In order to understand the clinical value of ultrasonographic estimates of fetal weight, validation studies documenting their accuracy and precision are required. However, existing studies comparing birth weight with estimated fetal weight (EFW) to assess the validity of EFW formulae suffer from a variety of limitations. A concern with many existing validation studies is that they included births that occurred over a wide range of days after the last ultrasound examination. Presumably, this was done out of necessity for obtaining an adequate sample size. Many studies have included births up to 1 week beyond the last ultrasound examination11–13. Combining the data available for infants born on the same day as the last ultrasound examination with infants born up to 1 week later may bias estimates of EFW validity because the fetus grows 20 g per day, on average, during late pregnancy14. Previous studies have failed to examine the effect that including such wide ultrasound-to-delivery intervals might have on the study results.

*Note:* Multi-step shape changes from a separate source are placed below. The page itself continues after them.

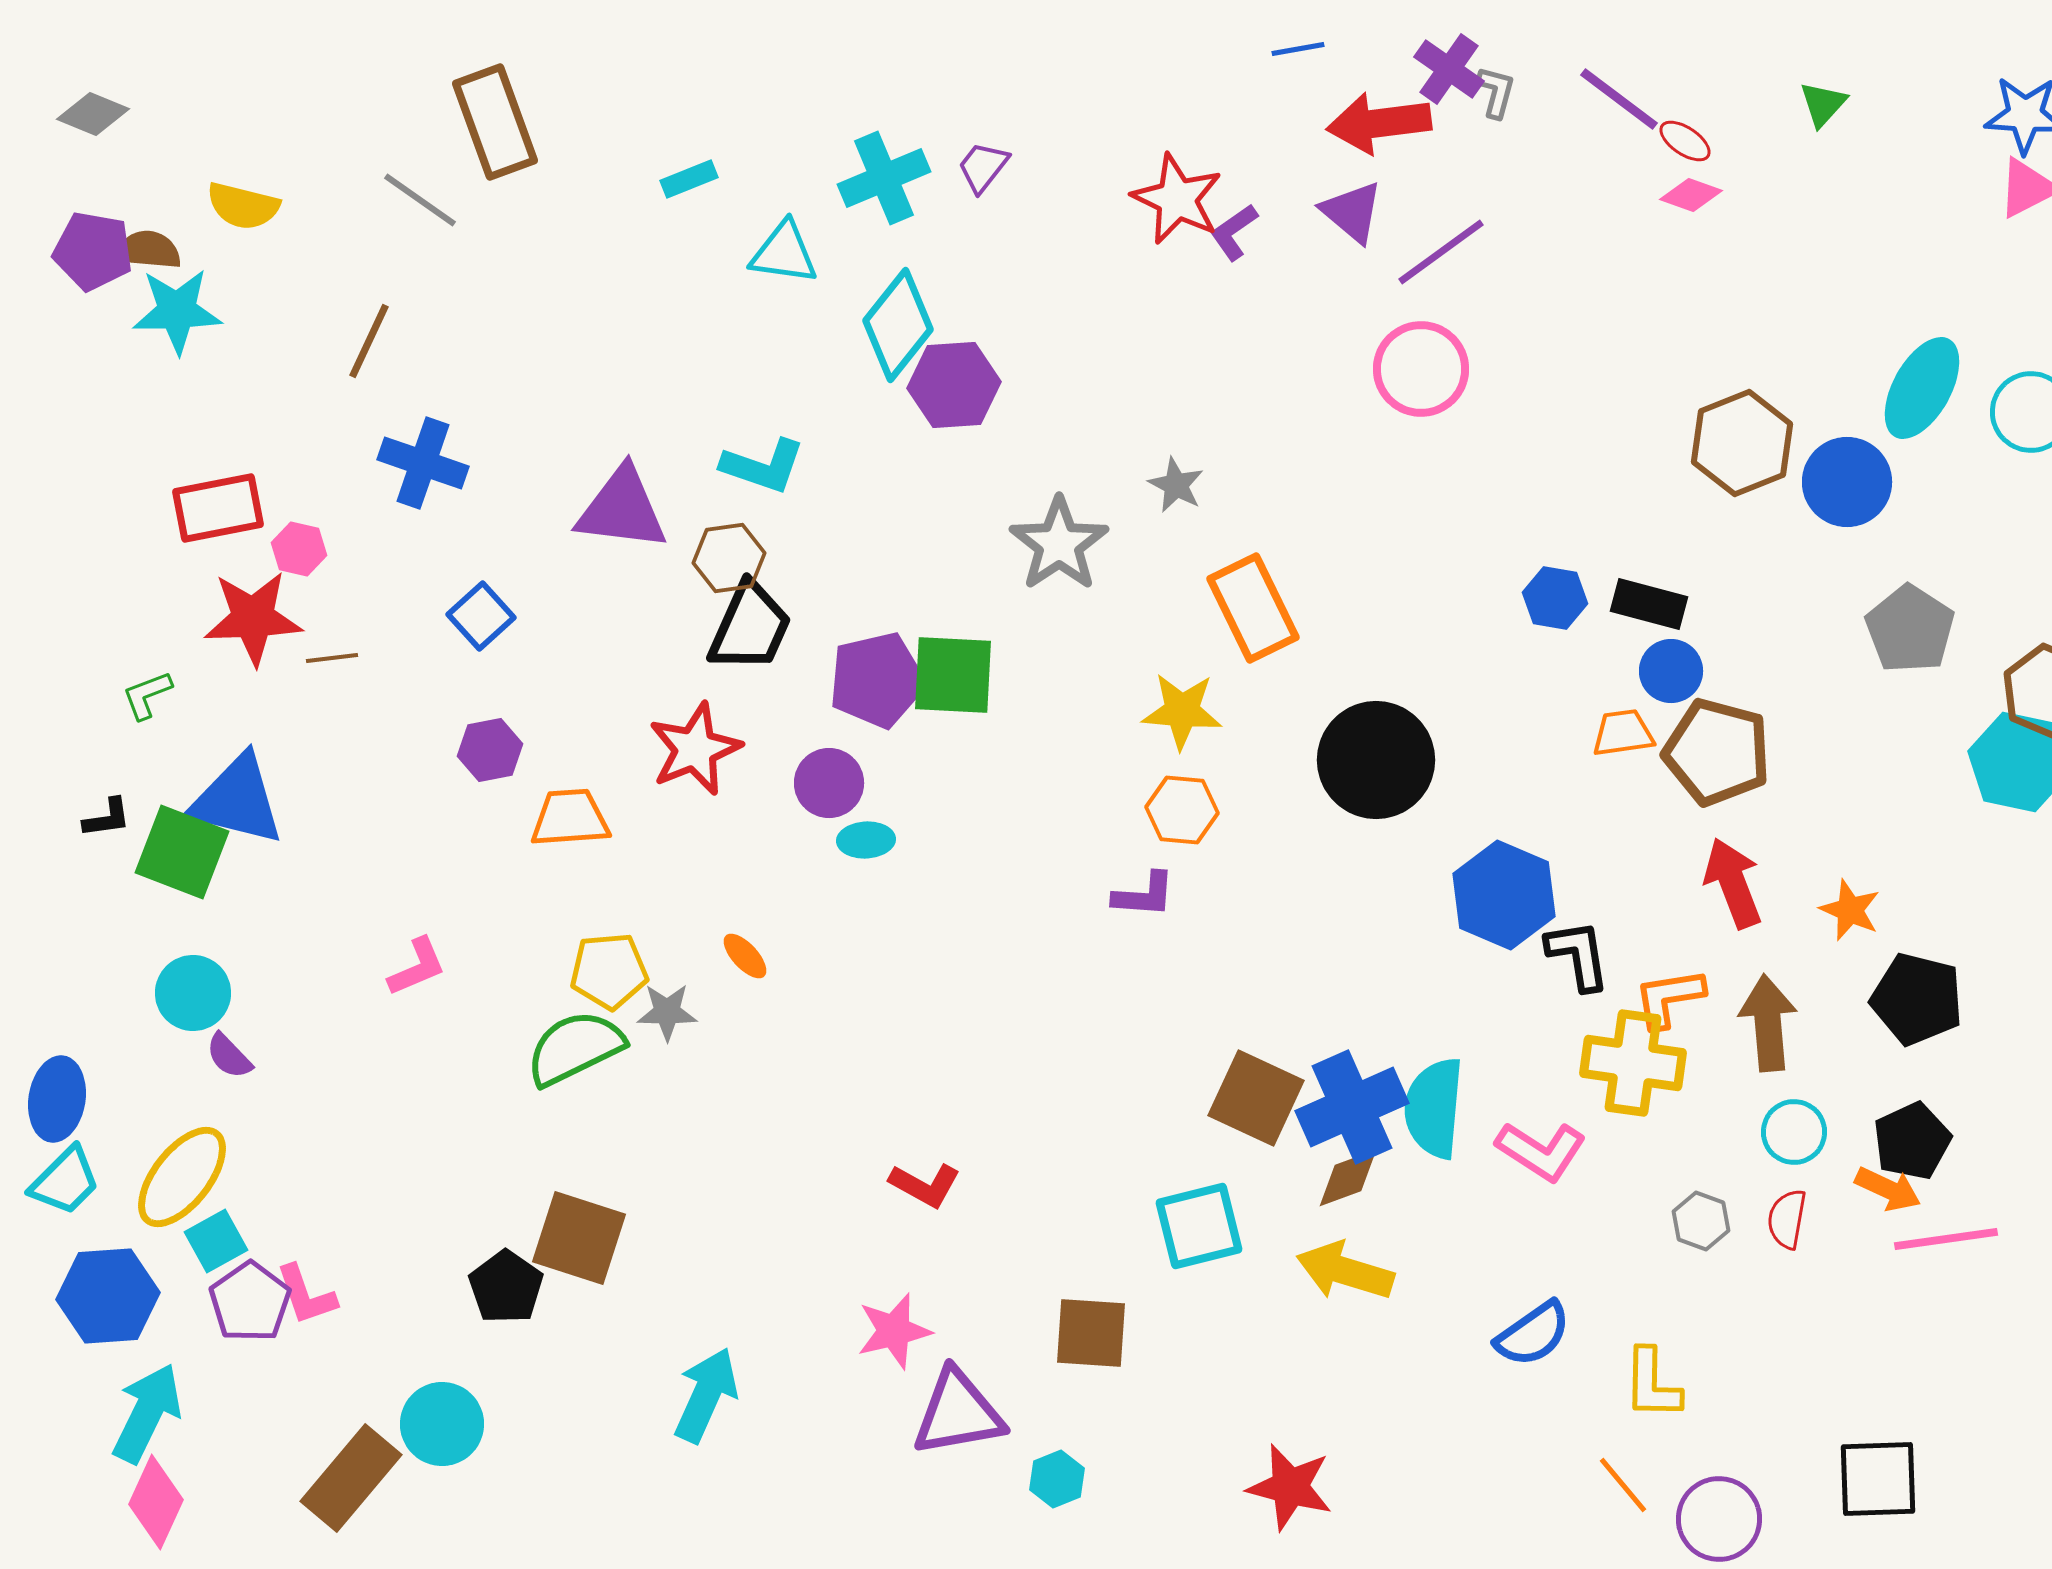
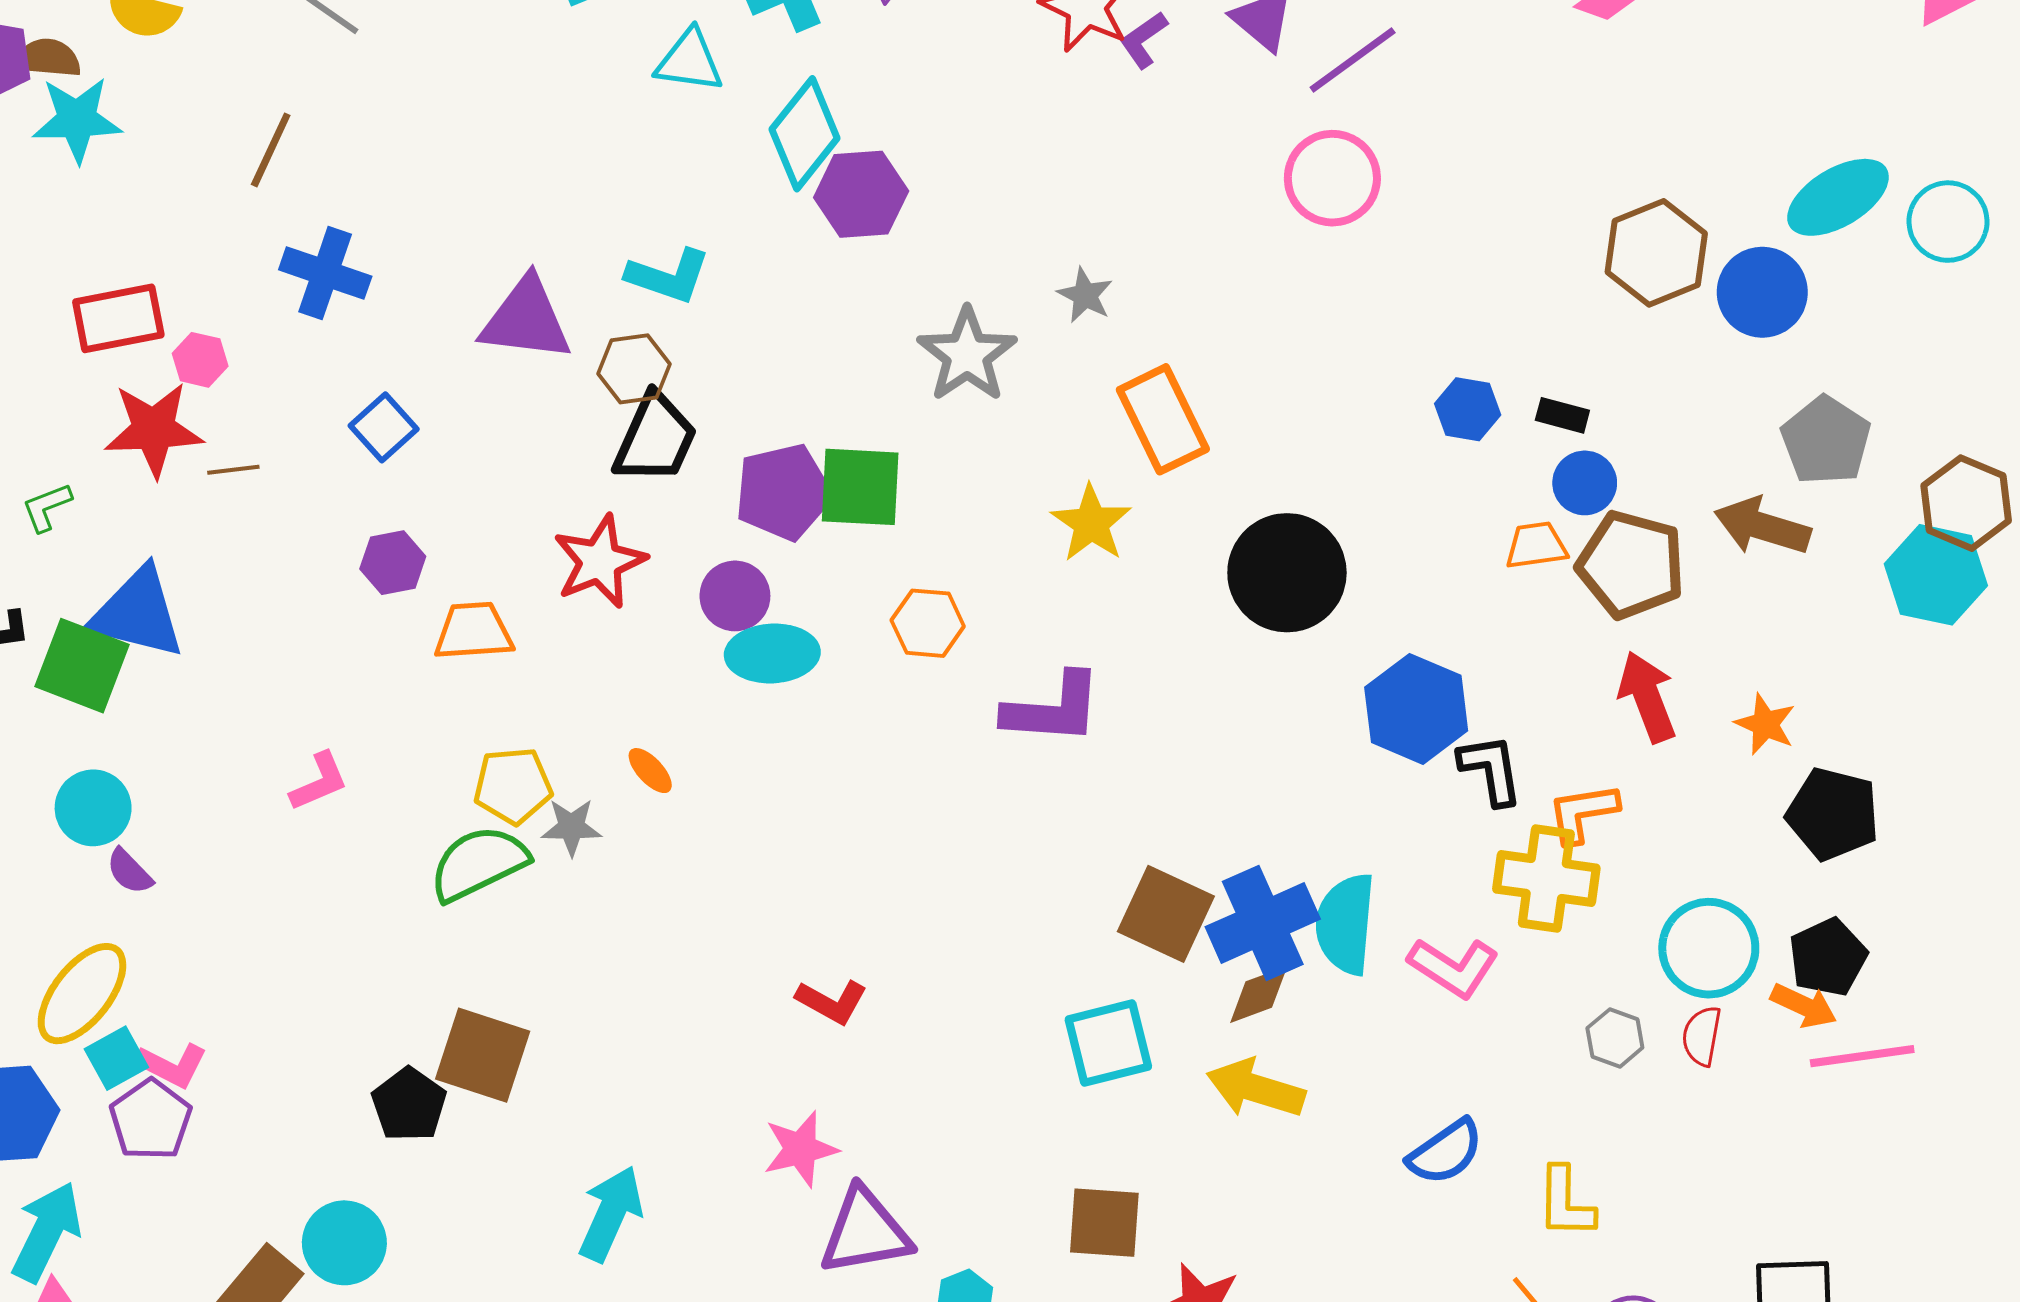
cyan ellipse: (1922, 388) -> (1838, 197), turned 30
black rectangle: (1649, 604) -> (1562, 415), size x0.7
yellow star: (1182, 711) -> (1091, 523), turned 30
orange hexagon: (1182, 810) -> (928, 623), moved
cyan ellipse: (866, 840) -> (772, 653), size x1.6
purple L-shape: (1144, 895) -> (1053, 709), size x1.6
brown arrow: (1768, 1023) -> (1762, 526), moved, turned -68
cyan circle: (1794, 1132) -> (1709, 948), size x1.5
pink L-shape: (306, 1295) -> (172, 1065), moved, turned -44
brown square: (1091, 1333) -> (1104, 1223), moved

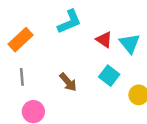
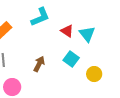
brown arrow: (68, 82) -> (39, 64), turned -112

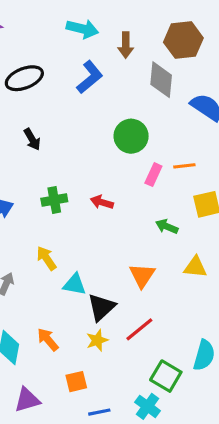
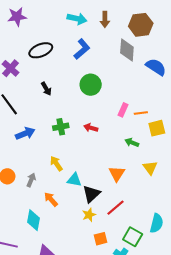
brown arrow: (126, 45) -> (105, 19), moved
green circle: (131, 136) -> (91, 85), moved
orange line: (184, 166) -> (141, 113), moved
yellow triangle: (195, 267) -> (150, 168), turned 49
orange arrow: (48, 340) -> (51, 199), moved
orange square: (76, 382) -> (100, 239), moved

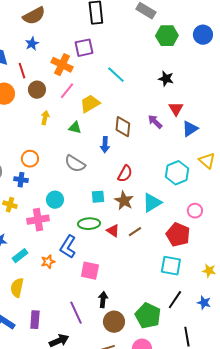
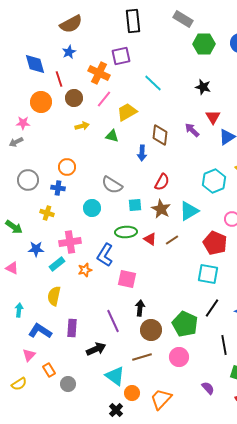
yellow arrow: (45, 118) -> (82, 126), turned 64
gray semicircle: (75, 164) -> (112, 185), moved
pink cross: (38, 220) -> (70, 242), moved

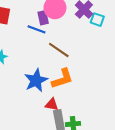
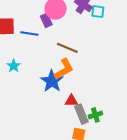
blue line: (36, 29) -> (29, 34), moved
orange L-shape: (62, 79) -> (64, 69), moved

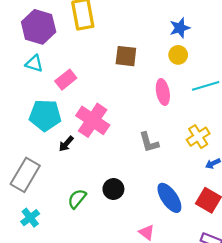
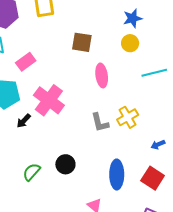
pink ellipse: (163, 92) -> (102, 75), moved
yellow cross: (198, 137) -> (128, 117), moved
blue ellipse: (169, 198) -> (117, 175), turned 32

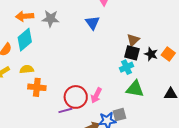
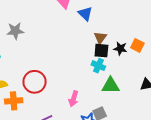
blue triangle: (92, 23) -> (85, 14), moved
cyan cross: (127, 67) -> (98, 66), turned -32
red circle: (76, 97) -> (35, 82), moved

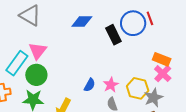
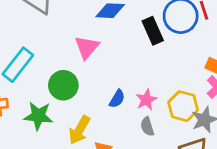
pink triangle: (38, 51) -> (87, 47), moved
green circle: (36, 75) -> (63, 85), moved

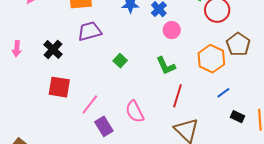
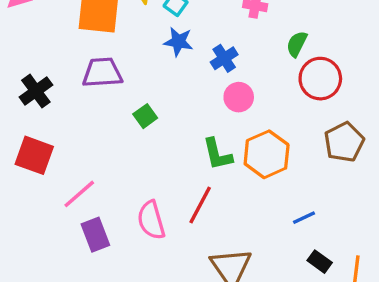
orange hexagon: (211, 59) -> (267, 154), moved
green square: (120, 61) -> (145, 116), moved
red line: (177, 96) -> (200, 205), moved

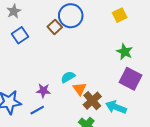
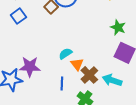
purple star: (43, 91) -> (30, 67), moved, size x1.5
blue line: (37, 110) -> (62, 83), moved, turned -56

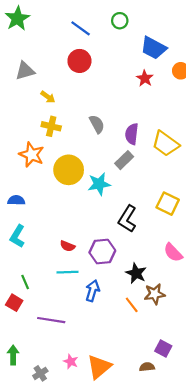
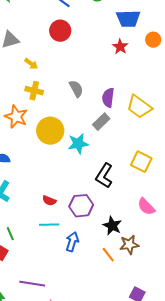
blue trapezoid: (154, 48) -> (128, 19), turned -30
purple line: (51, 320) -> (32, 284), moved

In addition, previous studies examining the accuracy of EFW may have underestimated the amount of error that occurs in actual clinical practice. Many authors reported that ultrasound examinations were carried out exclusively by senior ultrasonographers in their studies15–17, whereas in clinical practice those operating ultrasound machines vary in experience. Research study protocols also often call for greater repetition of measurements than would typically be obtained in clinical practice. For example, Anderson et al. reported a study in which two independent sonographers reviewed hard copy images from each ultrasound scan and both recorded their most accurate measurements11. Another study included multiple views of the abdomen, and between four and eight measurements of the fetal abdominal diameter were taken, with the average diameter used to estimate the AC8.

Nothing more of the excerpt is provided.